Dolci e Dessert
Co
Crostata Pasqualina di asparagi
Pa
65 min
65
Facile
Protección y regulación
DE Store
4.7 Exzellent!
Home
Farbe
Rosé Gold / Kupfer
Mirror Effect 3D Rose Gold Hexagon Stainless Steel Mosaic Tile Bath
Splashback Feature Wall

...

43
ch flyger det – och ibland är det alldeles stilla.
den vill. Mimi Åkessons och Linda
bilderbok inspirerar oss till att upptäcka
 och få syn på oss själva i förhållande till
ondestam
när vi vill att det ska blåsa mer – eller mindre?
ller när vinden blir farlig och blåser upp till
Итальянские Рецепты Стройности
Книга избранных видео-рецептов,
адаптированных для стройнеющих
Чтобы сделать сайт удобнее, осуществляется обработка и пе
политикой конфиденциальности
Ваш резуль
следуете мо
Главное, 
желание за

...

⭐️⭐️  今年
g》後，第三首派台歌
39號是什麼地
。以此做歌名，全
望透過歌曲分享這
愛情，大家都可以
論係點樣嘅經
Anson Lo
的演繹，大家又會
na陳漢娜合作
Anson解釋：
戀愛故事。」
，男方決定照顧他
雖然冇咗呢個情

ABOUT THIS TASK: Select the lines from the entries that include the word "vill".

RESPONSE AREA:
den vill. Mimi Åkessons och Linda
när vi vill att det ska blåsa mer – eller mindre?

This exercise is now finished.